Lawyers from the state attorney general’s office, the defendants in the case, argue that the law is clear. Physician-assisted suicide is illegal in California, and these three physicians should not be exempt from the law before a trial is complete.

They say that the plaintiffs want to change existing law, a matter they say is better decided by lawmakers in the state Capitol or by voters.

“While plaintiffs pose many difficult policy questions worthy of public debate, it is for the Legislature, not this Court, to grapple with these important policy issues,” the defendants wrote in a legal brief.
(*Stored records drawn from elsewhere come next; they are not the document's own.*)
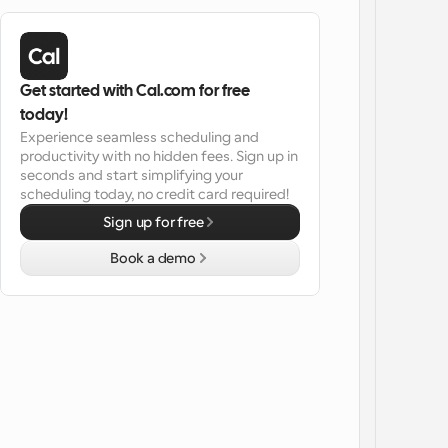
Get started with Cal.com for free 
today!
Experience seamless scheduling and 
productivity with no hidden fees. Sign up in 
seconds and start simplifying your 
scheduling today, no credit card required!
Sign up for free
Book a demo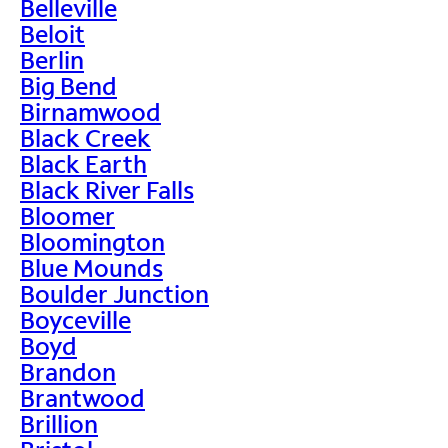
Belleville
Beloit
Berlin
Big Bend
Birnamwood
Black Creek
Black Earth
Black River Falls
Bloomer
Bloomington
Blue Mounds
Boulder Junction
Boyceville
Boyd
Brandon
Brantwood
Brillion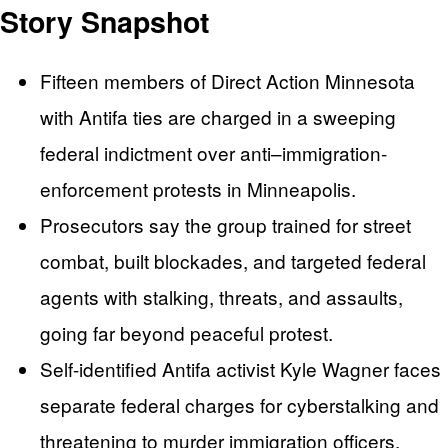
Story Snapshot
Fifteen members of Direct Action Minnesota
with Antifa ties are charged in a sweeping
federal indictment over anti–immigration-
enforcement protests in Minneapolis.
Prosecutors say the group trained for street
combat, built blockades, and targeted federal
agents with stalking, threats, and assaults,
going far beyond peaceful protest.
Self-identified Antifa activist Kyle Wagner faces
separate federal charges for cyberstalking and
threatening to murder immigration officers,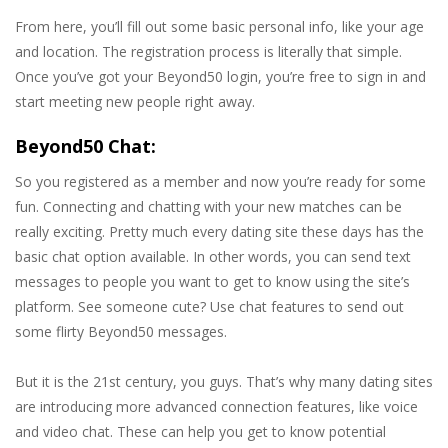
From here, you’ll fill out some basic personal info, like your age
and location. The registration process is literally that simple.
Once you’ve got your Beyond50 login, you’re free to sign in and
start meeting new people right away.
Beyond50 Chat:
So you registered as a member and now you’re ready for some
fun. Connecting and chatting with your new matches can be
really exciting. Pretty much every dating site these days has the
basic chat option available. In other words, you can send text
messages to people you want to get to know using the site’s
platform. See someone cute? Use chat features to send out
some flirty Beyond50 messages.
But it is the 21st century, you guys. That’s why many dating sites
are introducing more advanced connection features, like voice
and video chat. These can help you get to know potential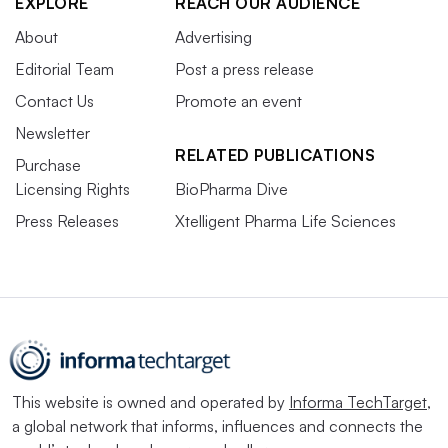
EXPLORE
REACH OUR AUDIENCE
About
Advertising
Editorial Team
Post a press release
Contact Us
Promote an event
Newsletter
RELATED PUBLICATIONS
Purchase
Licensing Rights
BioPharma Dive
Press Releases
Xtelligent Pharma Life Sciences
This website is owned and operated by
Informa TechTarget
,
a global network that informs, influences and connects the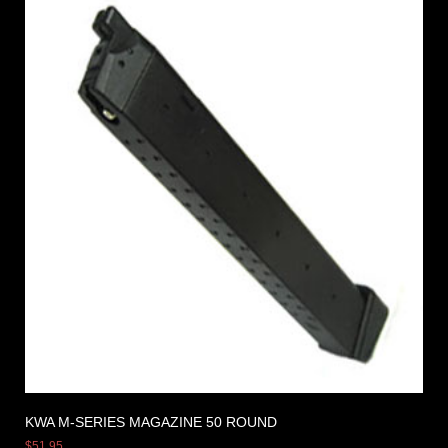
KWA M-SERIES MAGAZINE 50 ROUND
$
51.95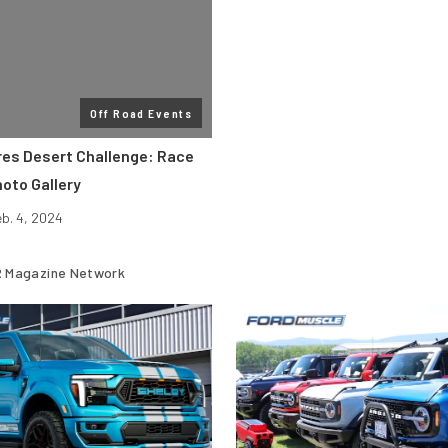
Off Road Events
res Desert Challenge: Race
oto Gallery
eb. 4, 2024
 Magazine Network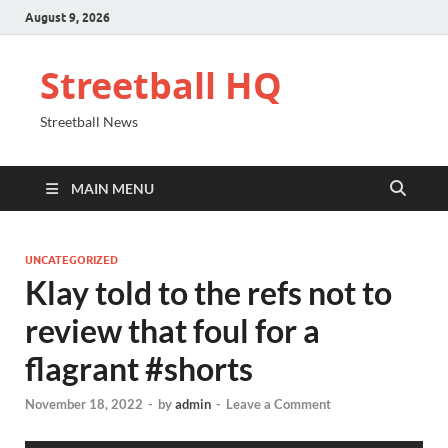
August 9, 2026
Streetball HQ
Streetball News
MAIN MENU
UNCATEGORIZED
Klay told to the refs not to
review that foul for a
flagrant #shorts
November 18, 2022
-
by
admin
-
Leave a Comment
A second lawsuit challenging the same state law was recently dismissed by a judge in San Diego, on these same grounds. Plaintiffs in that case vowed to file an appeal.

Lawmakers did propose a bill (SB 128) to legalize physician-assisted suicide in California, but it was tabled earlier this summer.

Physician-assisted suicide is legal in four states: The practice was authorized by the courts in Montana, by the legislature in Vermont, and by voters who approved ballot measures in Washington and Oregon.

A court authorized physician-assisted suicide in New Mexico in 2014, but a higher court overturned that ruling August 11. The plaintiffs said they plan to appeal to the state Supreme Court.

This post has been corrected to reflect the recent New Mexico Court of Appeals decision.